Mais au-delà de la force politique du film, on restera d'abord fasciné par son incroyable justesse. Là où le western s'est constitué dans le mythe et les lieux communs, Reichardt oppose un cinéma-vérité des plus troublants, à l'esthétique paradoxale, au croisement du naturalisme et de la poésie (ce dont témoigne exemplairement le traitement du son). Certes, l'urgence documentaire n'est pas nouvelle dans le cinéma américain. Mais elle touchait jusqu'alors des phénomènes essentiellement contemporains (le Vietnam, plus récemment l'après-11 septembre ou la guerre en Irak...).
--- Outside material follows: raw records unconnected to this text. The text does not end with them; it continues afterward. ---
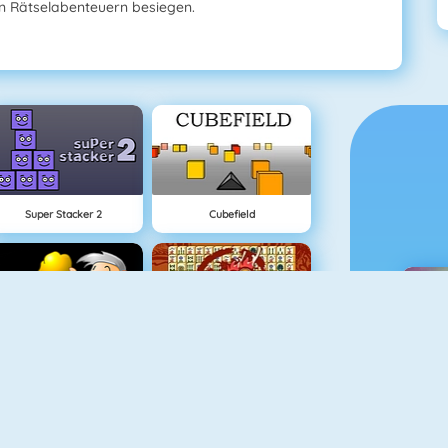
en Rätselabenteuern besiegen.
Super Stacker 2
Cubefield
Goldsucher 1
Mahjong Connect
M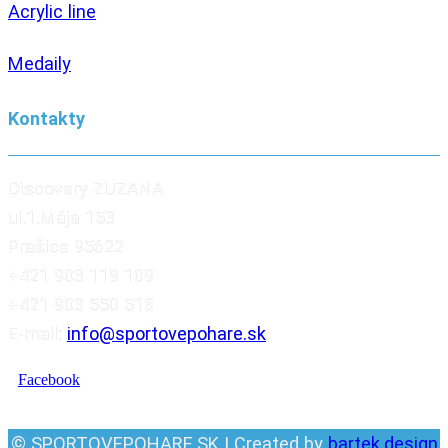
Acrylic line
Medaily
Kontakty
Discovery ZUZANA
ul.1.Mája 153
Prašice 95622
+421 903 119 109
+421 903 550 518
E-mail:
info@sportovepohare.sk
Facebook
© SPORTOVEPOHARE.SK | Created by
bartek.design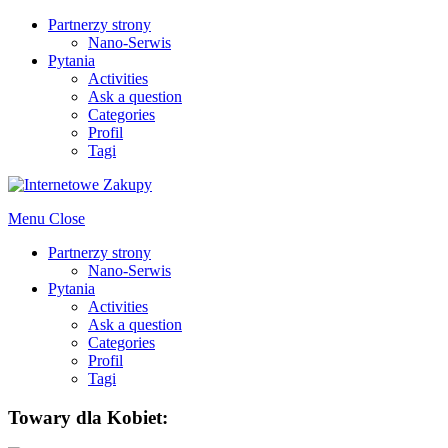
Partnerzy strony
Nano-Serwis
Pytania
Activities
Ask a question
Categories
Profil
Tagi
Menu
Close
Partnerzy strony
Nano-Serwis
Pytania
Activities
Ask a question
Categories
Profil
Tagi
Towary dla Kobiet: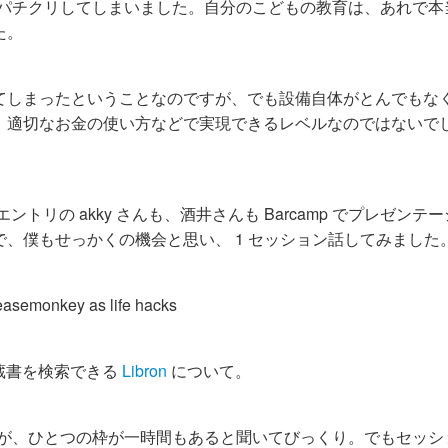
と、目がパチクリしてしまいました。自分のこどもの教育は、あれで
た。
てしまったということなのですが、でも設備自体がとんでもな
、適切なお金の使い方などで実現できるレベルなのではないで
ントリの akky さんも、酒井さんも Barcamp でプレゼンテ
、僕もせっかくの機会と思い、 1 セッション話してみました
reasemonkey as life hacks
の蔵書を検索できる
Libron
について。
すが、ひとつの枠が一時間もあると聞いてびっくり。でもセッシ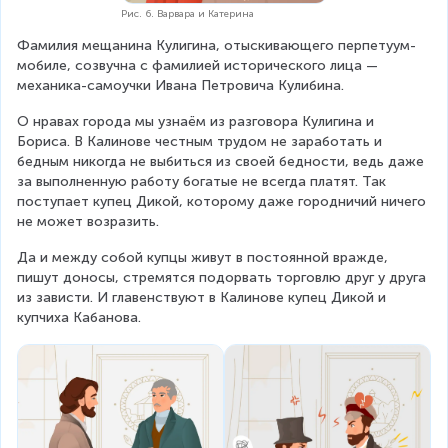
Рис. 6. Варвара и Катерина
Фамилия мещанина Кулигина, отыскивающего перпетуум-
мобиле, созвучна с фамилией исторического лица — 
механика-самоучки Ивана Петровича Кулибина.
О нравах города мы узнаём из разговора Кулигина и 
Бориса. В Калинове честным трудом не заработать и 
бедным никогда не выбиться из своей бедности, ведь даже 
за выполненную работу богатые не всегда платят. Так 
поступает купец Дикой, которому даже городничий ничего 
не может возразить.
Да и между собой купцы живут в постоянной вражде, 
пишут доносы, стремятся подорвать торговлю друг у друга 
из зависти. И главенствуют в Калинове купец Дикой и 
купчиха Кабанова.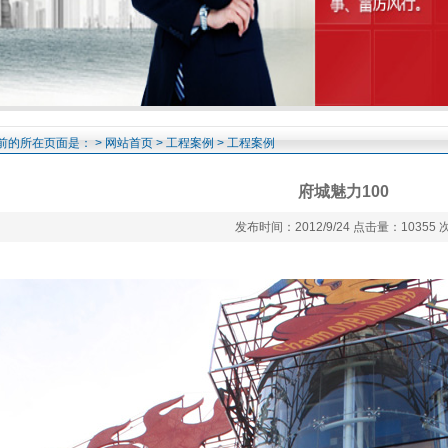
前的所在页面是： >
网站首页
>
工程案例
> 工程案例
府城魅力100
发布时间：2012/9/24 点击量：10355 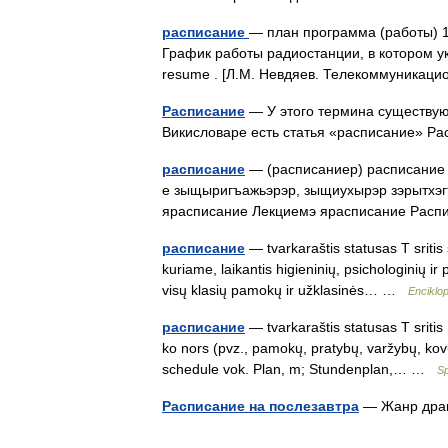
расписание
— план программа (работы) 1
График работы радиостанции, в котором ук
resume . [Л.М. Невдяев. Телекоммуника
Расписание
— У этого термина существуют
Викисловаре есть статья «расписание» 
расписание
— (расписаниер) расписание З
е зыщыригъажьэрэр, зыщиухырэр зэрытхэгъ
ярасписание Лекциемэ ярасписание Рас
расписание
— tvarkaraštis statusas T sriti
kuriame, laikantis higieninių, psichologinių i
visų klasių pamokų ir užklasinės… …
Enciklo
расписание
— tvarkaraštis statusas T sriti
ko nors (pvz., pamokų, pratybų, varžybų, kovų, 
schedule vok. Plan, m; Stundenplan,… …
Sp
Расписание на послезавтра
— Жанр драм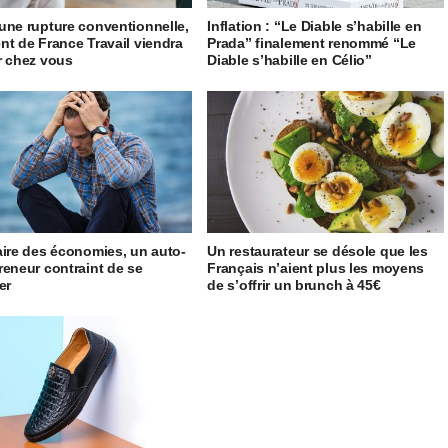
une rupture conventionnelle,
Inflation : “Le Diable s’habille en
nt de France Travail viendra
Prada” finalement renommé “Le
r chez vous
Diable s’habille en Célio”
aire des économies, un auto-
Un restaurateur se désole que les
reneur contraint de se
Français n’aient plus les moyens
er
de s’offrir un brunch à 45€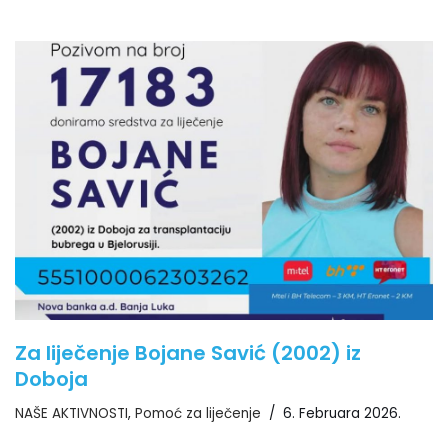
Za liječenje Bojane Savić (2002) iz
Doboja
NAŠE AKTIVNOSTI
,
Pomoć za liječenje
6. Februara 2026.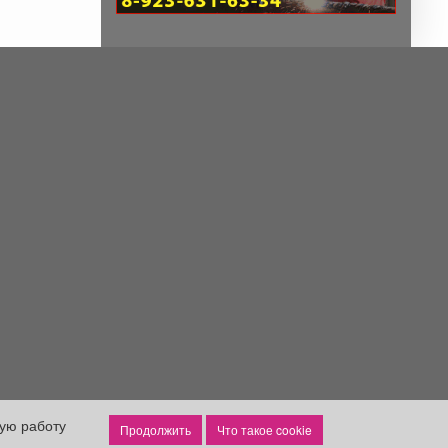
ную работу
Что такое cookie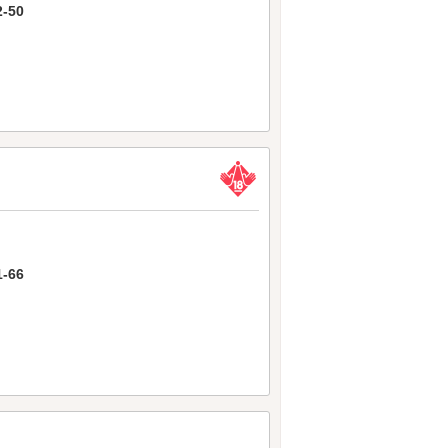
-50
-66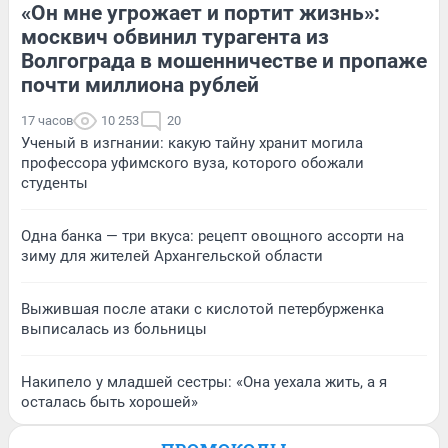
«Он мне угрожает и портит жизнь»:
москвич обвинил турагента из
Волгограда в мошенничестве и пропаже
почти миллиона рублей
17 часов
10 253
20
Ученый в изгнании: какую тайну хранит могила
профессора уфимского вуза, которого обожали
студенты
Одна банка — три вкуса: рецепт овощного ассорти на
зиму для жителей Архангельской области
Выжившая после атаки с кислотой петербурженка
выписалась из больницы
Накипело у младшей сестры: «Она уехала жить, а я
осталась быть хорошей»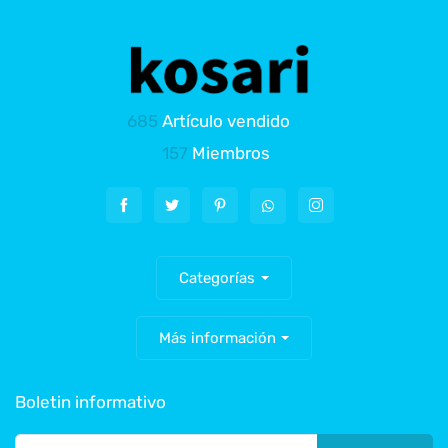
685
Artículo vendido
157
Miembros
Categorías
Más información
Boletin informativo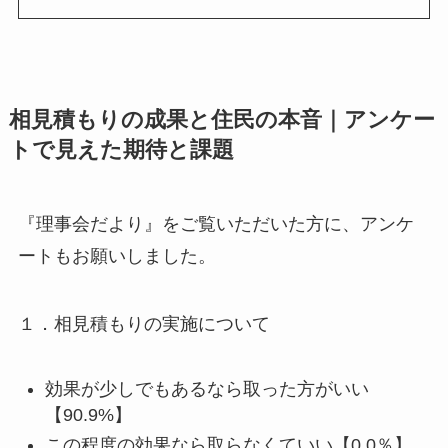
相見積もりの成果と住民の本音｜アンケー
トで見えた期待と課題
『理事会だより』をご覧いただいた方に、アンケ
ートもお願いしました。
１．相見積もりの実施について
効果が少しでもあるなら取った方がいい
【90.9%】
この程度の効果なら取らなくていい【0.0％】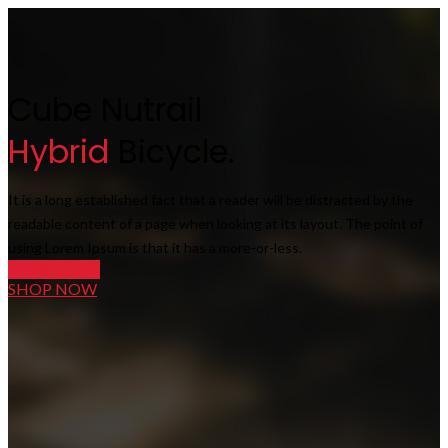
Cube Nutrail
Hybrid
Bicycle.
It is a long established fact that a reader will be distracted by the
readable content of a page when looking at its layout. The point of
using Lorem Ipsum is that it has a more-or-less.
VIEW MORE
SHOP NOW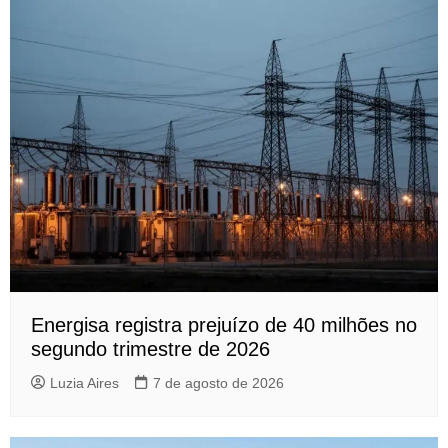
Energisa registra prejuízo de 40 milhões no
segundo trimestre de 2026
Luzia Aires
7 de agosto de 2026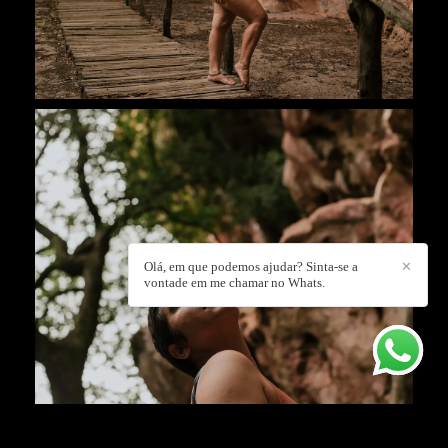
Olá, em que podemos ajudar? Sinta-se a
✕
vontade em me chamar no Whats.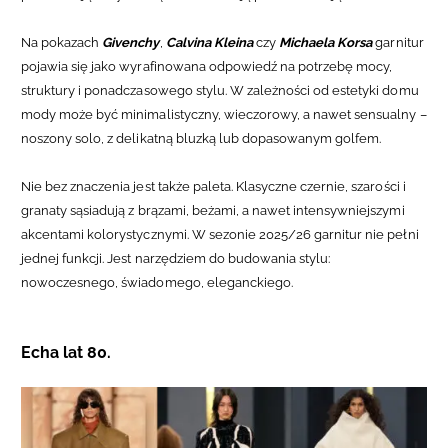
Na pokazach
Givenchy
,
Calvina Kleina
czy
Michaela Korsa
garnitur
pojawia się jako wyrafinowana odpowiedź na potrzebę mocy,
struktury i ponadczasowego stylu. W zależności od estetyki domu
mody może być minimalistyczny, wieczorowy, a nawet sensualny –
noszony solo, z delikatną bluzką lub dopasowanym golfem.
Nie bez znaczenia jest także paleta. Klasyczne czernie, szarości i
granaty sąsiadują z brązami, beżami, a nawet intensywniejszymi
akcentami kolorystycznymi. W sezonie 2025/26 garnitur nie pełni
jednej funkcji. Jest narzędziem do budowania stylu:
nowoczesnego, świadomego, eleganckiego.
Echa lat 80.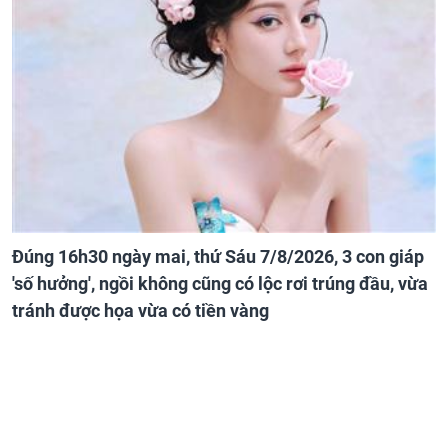
Đúng 16h30 ngày mai, thứ Sáu 7/8/2026, 3 con giáp
'số hưởng', ngồi không cũng có lộc rơi trúng đầu, vừa
tránh được họa vừa có tiền vàng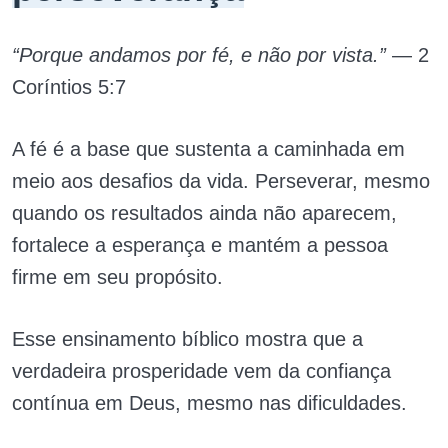
“Porque andamos por fé, e não por vista.”
— 2
Coríntios 5:7
A fé é a base que sustenta a caminhada em
meio aos desafios da vida. Perseverar, mesmo
quando os resultados ainda não aparecem,
fortalece a esperança e mantém a pessoa
firme em seu propósito.
Esse ensinamento bíblico mostra que a
verdadeira prosperidade vem da confiança
contínua em Deus, mesmo nas dificuldades.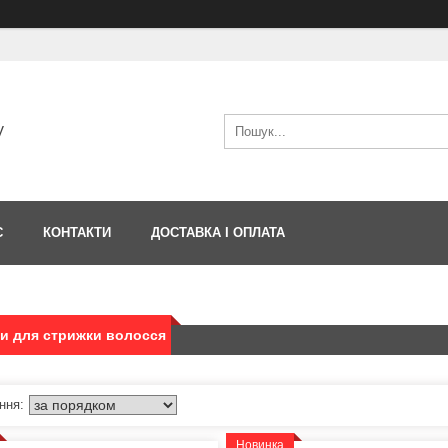
V
С
КОНТАКТИ
ДОСТАВКА І ОПЛАТА
и для стрижки волосся
Новинка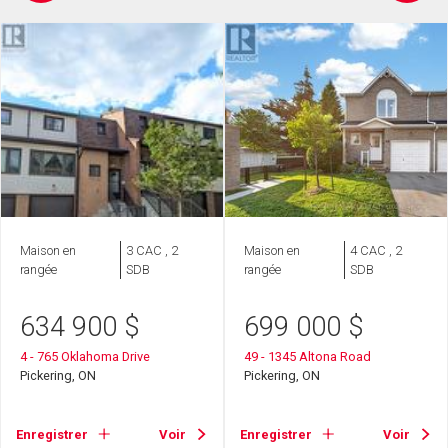
Maison en
3 CAC , 2
Maison en
4 CAC , 2
rangée
SDB
rangée
SDB
634 900
$
699 000
$
4 - 765 Oklahoma Drive
49 - 1345 Altona Road
Pickering, ON
Pickering, ON
Enregistrer
Voir
Enregistrer
Voir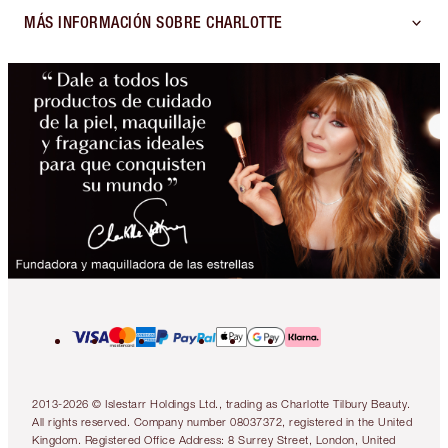
MÁS INFORMACIÓN SOBRE CHARLOTTE
2013-2026 © Islestarr Holdings Ltd., trading as Charlotte Tilbury Beauty.
All rights reserved. Company number 08037372, registered in the United
Kingdom. Registered Office Address: 8 Surrey Street, London, United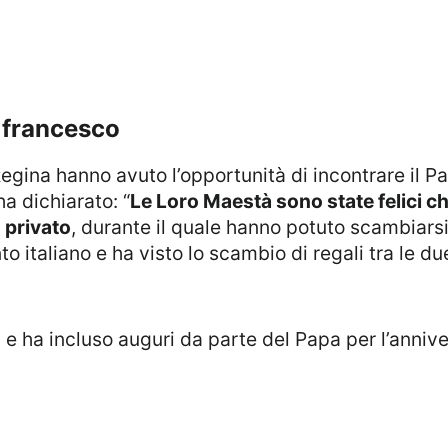
 francesco
 dichiarato: “
Le Loro Maestà sono state felici c
 privato
, durante il quale hanno potuto scambiarsi i
o italiano e ha visto lo scambio di regali tra le due
i e ha incluso auguri da parte del Papa per l’annive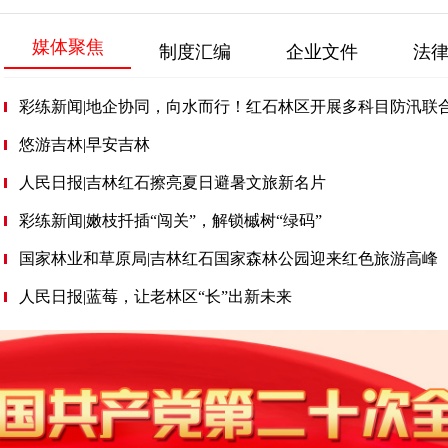
媒体聚焦
制度汇编
企业文件
法
彩练新闻|地企协同，向水而行！红石林区开展多科目防汛联
悠游吉林|早安吉林
人民日报|吉林红石擦亮夏日避暑文旅新名片
彩练新闻|嫩枝扦插“闯关”，解锁槭树“绿码”
国家林业和草原局|吉林红石国家森林公园迎来红色旅游高峰
人民日报|蓝莓，让老林区“长”出新未来
赵贤璐 党委委员 副总经理
鹿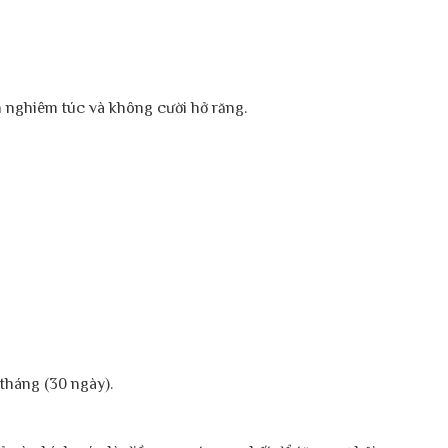
h nghiêm túc và không cười hở răng.
 tháng (30 ngày).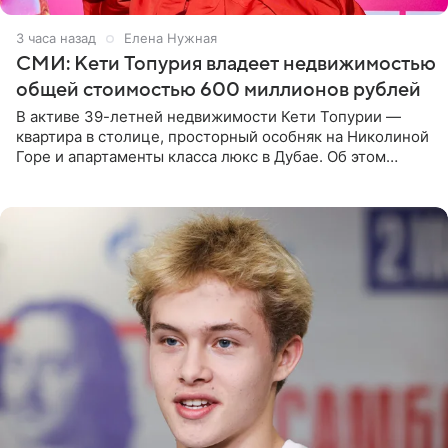
3 часа назад
Елена Нужная
СМИ: Кети Топурия владеет недвижимостью
общей стоимостью 600 миллионов рублей
В активе 39-летней недвижимости Кети Топурии —
квартира в столице, просторный особняк на Николиной
Горе и апартаменты класса люкс в Дубае. Об этом
сообщает Telegram-канал «Звездач» в рубрике «По
домам». По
Aujourd'hui, l'Amérique, qui se voyait au présent, et se rêvait au passé, tend, dans une forme de pulsion inédite, à se mettre en quête d'une vérité historique, quitte à briser ses mythes les plus tenaces (songeons au traitement de personnages tels que Buffalo Bill ou Calamity Jane dans Dead Wood ou encore - dans un tout autre registre - aux questionnements qui entourent la figure du héros dans The dark knight, Nolan, 2008). Il n'est guère de contrechamp plus fécond que celui du réel pour un western qui, désenchanté, n'a jamais été aussi vivant.

* Cahiers du cinéma, n° 668, juin 2011.